That’s the backdrop, in addition to the ego hit. In the instant that my boss was telling me that I was being laid off, I made up my mind that this was going to be one of the best things that ever happened to me. I don’t know why I did it or how it happened, but I recall very specifically that he and I – he was a good guy. He and I had a great conversation. They provided me with some severance and some outplacement which helped from peace of mind.

My parting words to him, as I walked out the door, and I remember it vividly, was something like, “I just want to thank you because there’s a big part of me right now that feels like you just handed me a bouquet of roses and have launched me on the next chapter of whatever it is that I’m going to go do, and that’s really exciting to me.” 

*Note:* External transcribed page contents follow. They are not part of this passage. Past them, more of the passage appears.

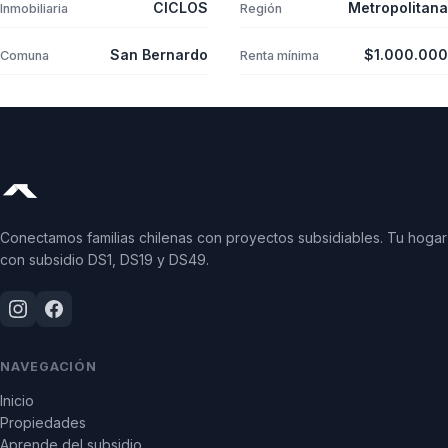
CICLOS
Metropolitana
Inmobiliaria
Región
San Bernardo
$1.000.000
Comuna
Renta mínima
Conectamos familias chilenas con proyectos subsidiables. Tu hogar
con subsidio DS1, DS19 y DS49.
NAVEGACIÓN
Inicio
Propiedades
Aprende del subsidio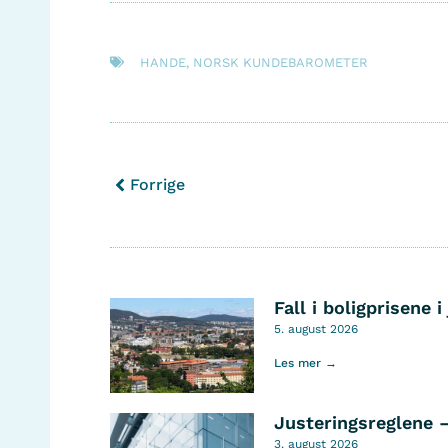
HANDE
,
NORSK KUNDEBAROMETER
Forrige
Fall i boligprisene i 
5. august 2026
Les mer →
Justeringsreglene 
3. august 2026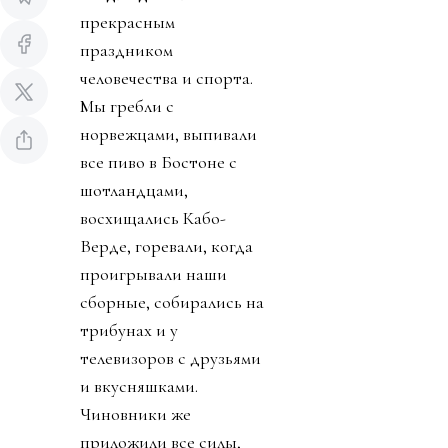
прекрасным
праздником
человечества и спорта.
Мы гребли с
норвежцами, выпивали
все пиво в Бостоне с
шотландцами,
восхищались Кабо-
Верде, горевали, когда
проигрывали наши
сборные, собирались на
трибунах и у
телевизоров с друзьями
и вкусняшками.
Чиновники же
приложили все силы,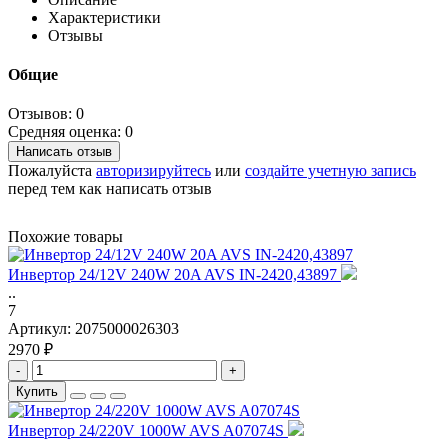
Характеристики
Отзывы
Общие
Отзывов: 0
Средняя оценка: 0
Написать отзыв
Пожалуйста
авторизируйтесь
или
создайте учетную запись
перед тем как написать отзыв
Похожие товары
Инвертор 24/12V 240W 20A AVS IN-2420,43897
..
7
Артикул:
2075000026303
2970 ₽
-
+
Купить
Инвертор 24/220V 1000W AVS A07074S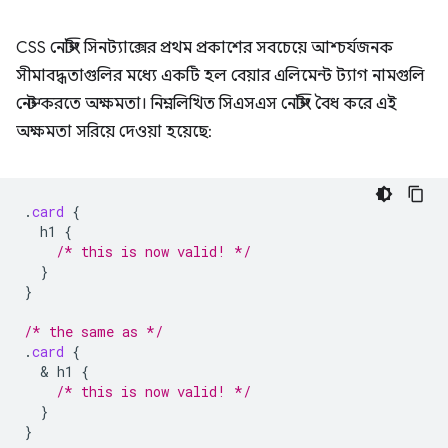
CSS নেস্টিং সিনট্যাক্সের প্রথম প্রকাশের সবচেয়ে আশ্চর্যজনক
সীমাবদ্ধতাগুলির মধ্যে একটি হল বেয়ার এলিমেন্ট ট্যাগ নামগুলি
নেস্ট করতে অক্ষমতা। নিম্নলিখিত সিএসএস নেস্টিং বৈধ করে এই
অক্ষমতা সরিয়ে দেওয়া হয়েছে:
.
card
{
h1
{
/* this is now valid! */
}
}
/* the same as */
.
card
{
  & 
h1
{
/* this is now valid! */
}
}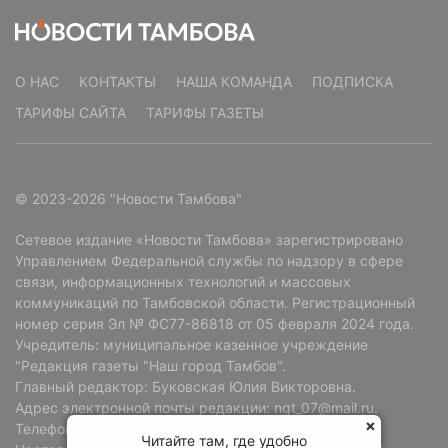
О НАС
КОНТАКТЫ
НАША КОМАНДА
ПОДПИСКА
ТАРИФЫ САЙТА
ТАРИФЫ ГАЗЕТЫ
© 2023-2026 "Новости Тамбова"
Сетевое издание «Новости Тамбова» зарегистрировано
Управлением Федеральной службы по надзору в сфере
связи, информационных технологий и массовых
коммуникаций по Тамбовской области. Регистрационный
номер серия Эл № ФС77-86818 от 05 февраля 2024 года.
Учредитель: муниципальное казенное учреждение
"Редакция газеты "Наш город Тамбов".
Главный редактор: Буковская Юлия Викторовна.
Адрес электронной почты редакции: ngt_07@mail.ru.
Телефон редакции: +7 (4752) 72-69-37.
Читайте там, где удобно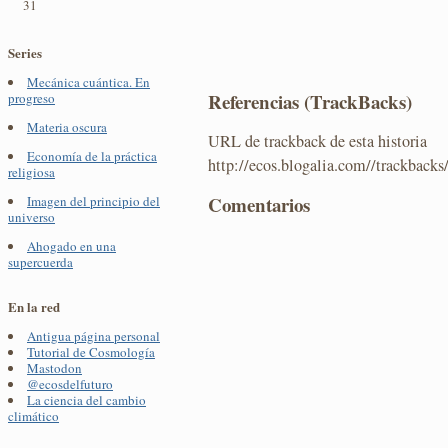
31
Series
Mecánica cuántica. En
Referencias (TrackBacks)
progreso
Materia oscura
URL de trackback de esta historia
Economía de la práctica
http://ecos.blogalia.com//trackback
religiosa
Comentarios
Imagen del principio del
universo
Ahogado en una
supercuerda
En la red
Antigua página personal
Tutorial de Cosmología
Mastodon
@ecosdelfuturo
La ciencia del cambio
climático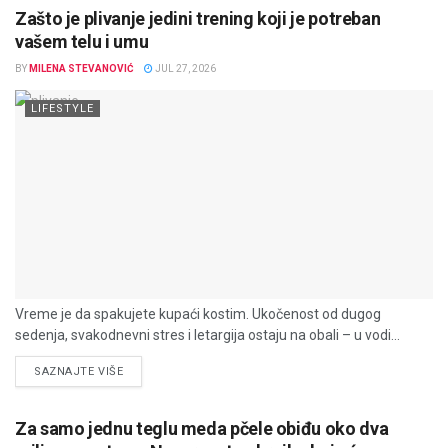
Zašto je plivanje jedini trening koji je potreban
vašem telu i umu
BY
MILENA STEVANOVIĆ
JUL 27, 2026
LIFESTYLE
Vreme je da spakujete kupaći kostim. Ukočenost od dugog
sedenja, svakodnevni stres i letargija ostaju na obali – u vodi...
DETAILS
SAZNAJTE VIŠE
Za samo jednu teglu meda pčele obiđu oko dva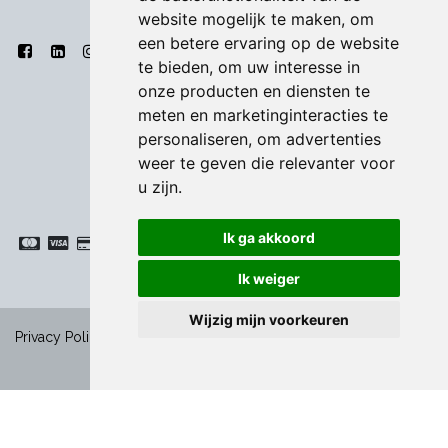
website mogelijk te maken
,
om
een betere ervaring op de website
te bieden
,
om uw interesse in
onze producten en diensten te
meten en marketinginteracties te
personaliseren
,
om advertenties
weer te geven die relevanter voor
u zijn
.
Ik ga akkoord
Ik weiger
Wijzig mijn voorkeuren
-
Privacy Policy
|
Algemene voorwaarden
|
Cookies
Copyright ©
Bodart & Co BV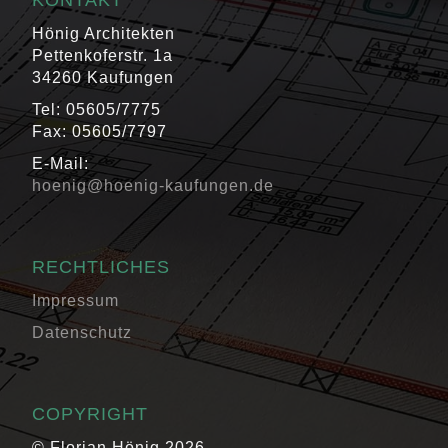
KONTAKT
Hönig Architekten
Pettenkoferstr. 1a
34260 Kaufungen
Tel: 05605/7775
Fax: 05605/7797
E-Mail:
hoenig@hoenig-kaufungen.de
RECHTLICHES
Impressum
Datenschutz
COPYRIGHT
© Florian Hönig 2026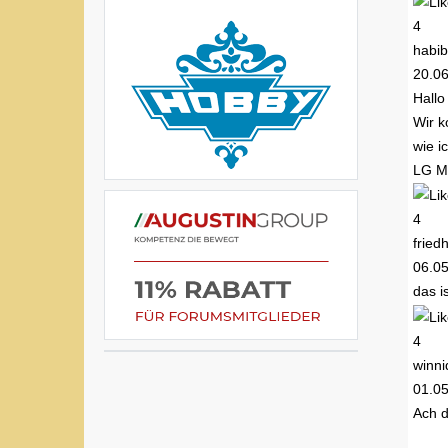
4
habib
20.0
Hallo
Wir k
wie i
LG M
4
fried
06.0
das is
4
winni
01.0
Ach d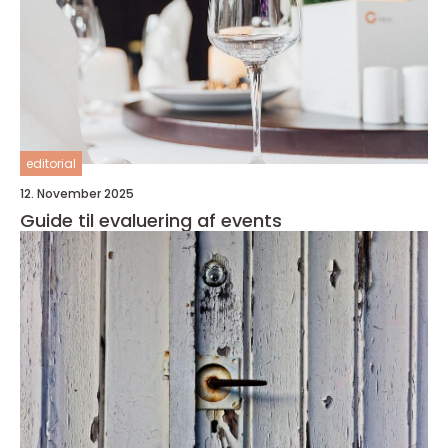
editorial
12. November 2025
Guide til evaluering af events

It was in the moment that I made the choice to seek what I call a return on luck. At the time, I had no concept of this in this way. This is totally in hindsight, but I did make that choice and I remember the thinking and I remember the words. As I was thinking it and saying the words, there was part of me that wasn’t believing it, for sure. It was like, holy crap, but it was important for me to try to be there mentally and to say the words. I think that’s what really set the stage for me to have some mental and psychological buoyancy in a hard time and be able to then build a foundation to move forward.

BRYAN WISH: It almost felt as well that you were handed a card of freedom to go do something in a way that you had never done and find and discover a part of yourself that you had never tapped into before. What allowed you to turn that into a positive? 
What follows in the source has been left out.